> [What you are asked to do] With images removed, transcribe each record exactly as it appears.

> [Given information]
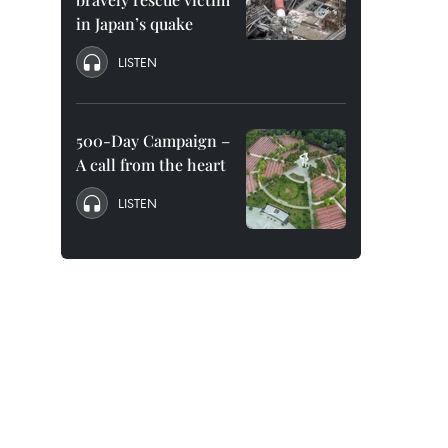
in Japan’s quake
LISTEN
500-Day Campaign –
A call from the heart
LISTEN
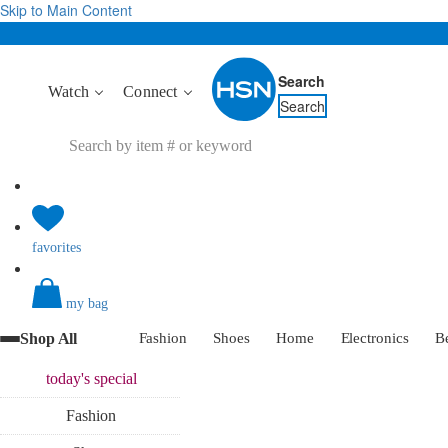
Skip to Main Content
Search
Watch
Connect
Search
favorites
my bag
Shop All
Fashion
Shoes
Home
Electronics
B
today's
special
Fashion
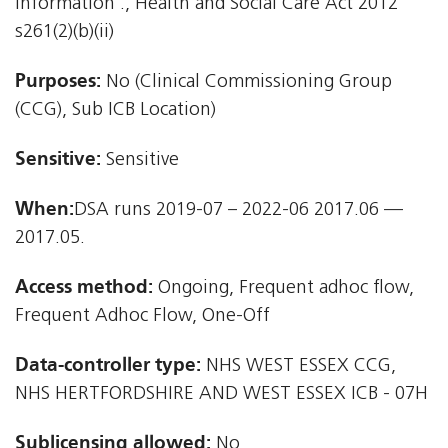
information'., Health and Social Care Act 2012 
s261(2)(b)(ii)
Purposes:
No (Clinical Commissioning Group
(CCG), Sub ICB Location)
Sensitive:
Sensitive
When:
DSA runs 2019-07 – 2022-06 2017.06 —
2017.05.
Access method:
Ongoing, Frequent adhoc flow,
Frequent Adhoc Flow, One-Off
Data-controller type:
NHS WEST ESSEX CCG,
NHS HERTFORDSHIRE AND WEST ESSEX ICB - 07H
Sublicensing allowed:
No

> [Solution for this exercise]
in Japan’s quake
LISTEN
500-Day Campaign –
A call from the heart
LISTEN
Skip to Main Content
Search
Watch
Connect
Search
favorites
my bag
Shop All
Fashion
Shoes
Home
Electronics
B
today's
special
Fashion
information'., Health and Social Care Act 2012 
s261(2)(b)(ii)
Purposes:
No (Clinical Commissioning Group
(CCG), Sub ICB Location)
Sensitive:
Sensitive
When:
DSA runs 2019-07 – 2022-06 2017.06 —
2017.05.
Access method:
Ongoing, Frequent adhoc flow,
Frequent Adhoc Flow, One-Off
Data-controller type:
NHS WEST ESSEX CCG,
NHS HERTFORDSHIRE AND WEST ESSEX ICB - 07H
Sublicensing allowed:
No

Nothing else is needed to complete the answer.